Weil auch Ida standhaft schwieg, wurde der Mord an dem im Juni 1951 am Deich gefundenen Mädchen zunächst nicht mit dem Tod der Erika Hinrichs, Idas Mutter, in Verbindung gebracht. Kommissar Jansen blätterte nun schon zum wiederholten Male in der Akte des unbekannten Mädchens, die er wieder herausgesucht hatte. Er las den Bericht des Pathologen noch einmal mit höchster Aufmerksamkeit, konnte aber auch jetzt nichts anderes herauslesen. Ein sexueller Missbrauch war bei dem toten Mädchen, das am Deich gefunden worden war, zweifelsfrei ausgeschlossen worden. Das hatte der Arzt in seinem Bericht festgehalten. Der Tod war durch Ersticken eingetreten. Der Pathologe hielt auch einen Asthmaanfall, ausgelöst durch eine Panikattacke, nicht für ganz ausgeschlossen. Aber legt sich ein Kind einfach ins Gras und erleidet einen Asthmaanfall? Kommissar Jansen schürzte die Lippen und dachte nach. Und wie und vor allem mit wem ist sie dorthin gekommen? Eine Vermisstenanzeige war bis zum jetzigen Zeitpunkt nicht eingegangen, auch nicht bei den umliegenden Polizeibehörden.
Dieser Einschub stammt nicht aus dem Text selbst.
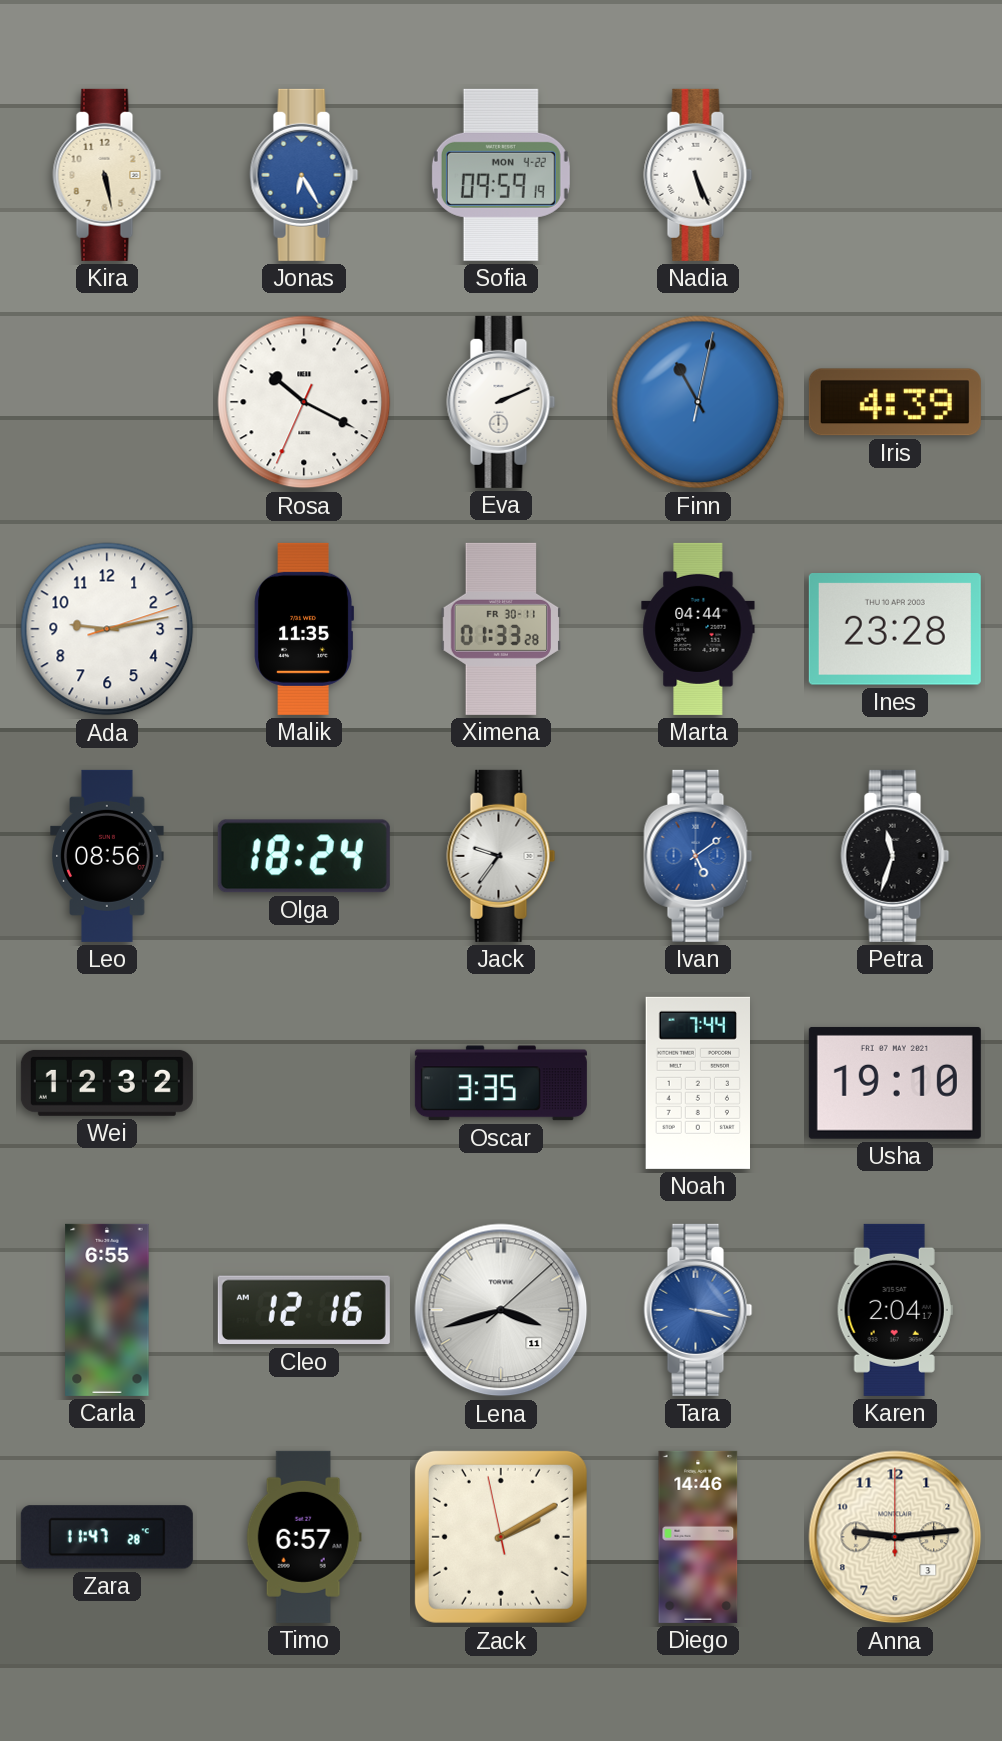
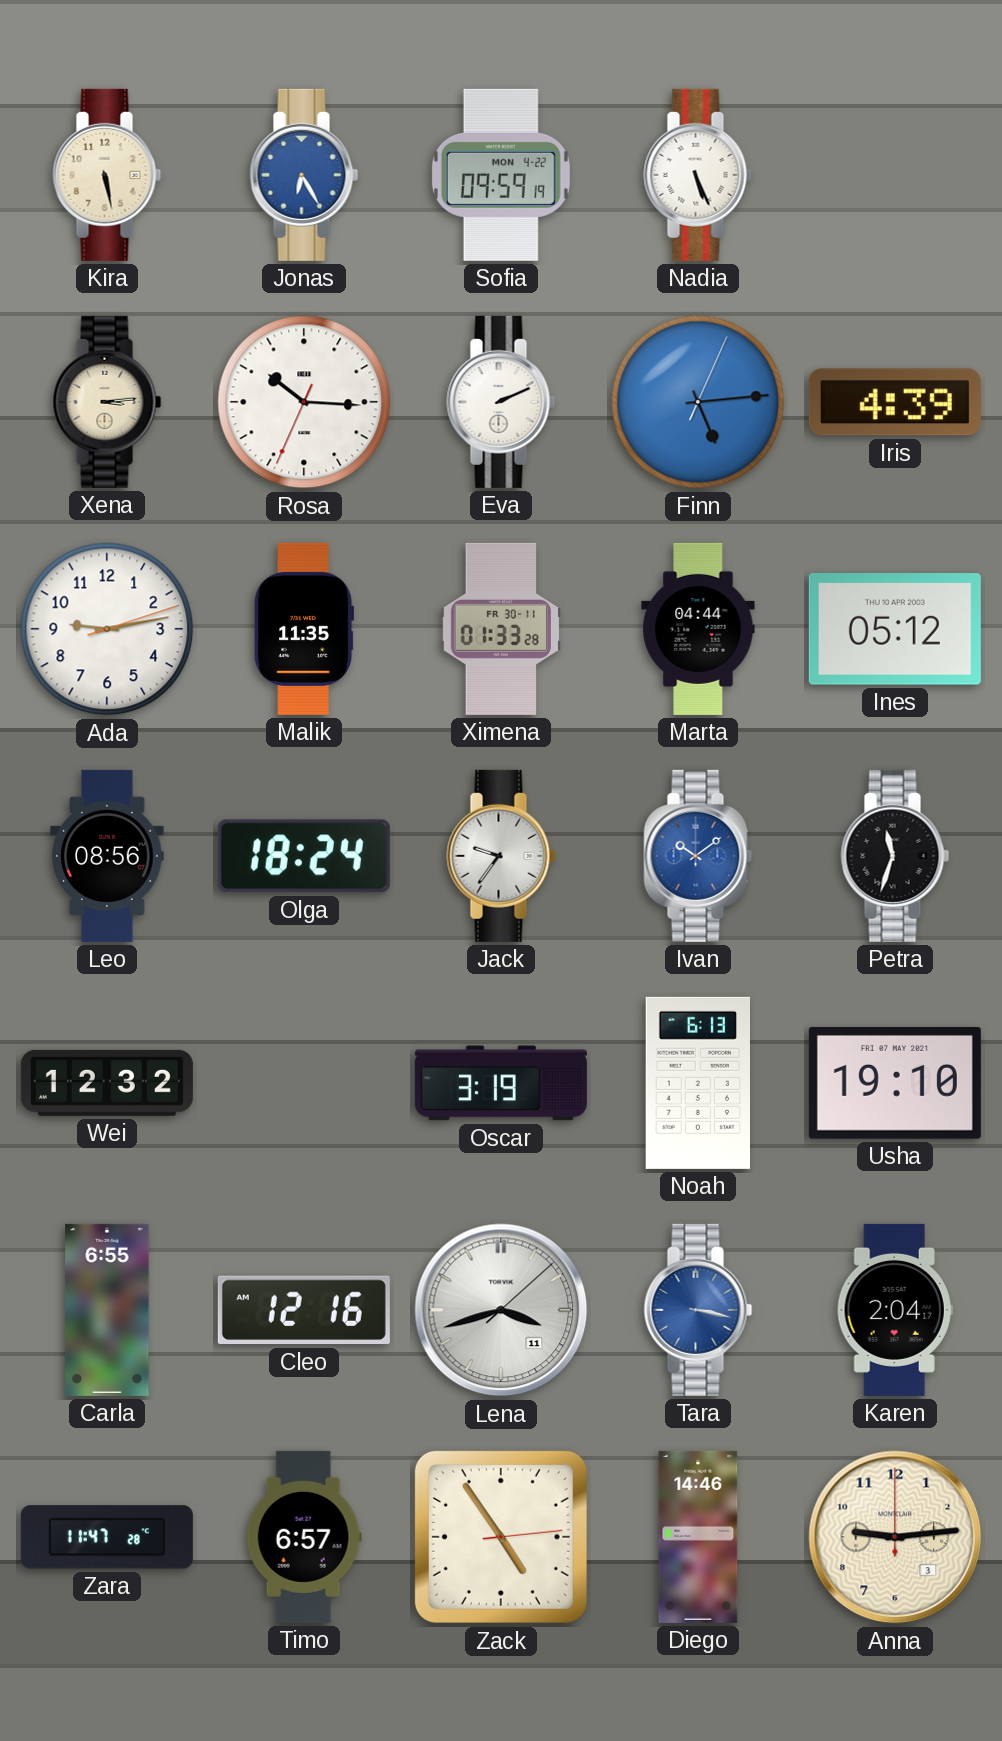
Xena: none -> 3:14
Rosa: 10:19 -> 10:15
Finn: 11:02 -> 5:14
Ines: 23:28 -> 05:12
Ivan: 5:09 -> 10:09
Oscar: 3:35 -> 3:19
Noah: 7:44 -> 6:13
Zack: 2:09 -> 4:54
Zu viele Fragen ohne Antworten. Andere Verletzungen wies der Körper nicht auf. Trotzdem plagte ihn das Gefühl, irgendetwas übersehen zu haben. Und plötzlich fiel es ihm ein:
Jansen war im letzten Jahr bei dem Leichenfund des Mädchens am Deich dabei gewesen. Die Ähnlichkeit mit Ida, das war es! War das Zufall? Er lehnte sich in seinem Stuhl zurück und zündete sich eine Zigarette an. Gedanklich setzte er die Teile, die seiner Meinung nach zusammen gehören könnten, aneinander, bis sie ein vollständiges Bild ergaben. Erika Hinrichs musste den so genannten Kinderfreund mit ihrer Tochter überrascht haben. Vielleicht hatte sie ihrem Mörder sogar gedroht. Auf welche Weise sich der Tatvorgang auch ereignet haben mochte: Ihr frühes Heimkommen an ihrem Todestag hatte Erika Hinrichs mit ihrem Leben gebüßt.
Wahrscheinlich war es derselbe Mann, der auch das unbekannte Mädchen auf dem Gewissen hatte. Ein Kinderfreund. Jansen stützte sich mit den Armen auf seinen Schreibtisch und dachte über diesen Mann nach. Er versuchte sich vorzustellen, was in so einem Menschen wohl vorgegangen sein mag. Als er sich von seinem Stuhl erhob, war der Aschenbecher mit vier ausgedrückten Zigaretten gefüllt.
Er befragte daraufhin Ida Tage später noch einmal.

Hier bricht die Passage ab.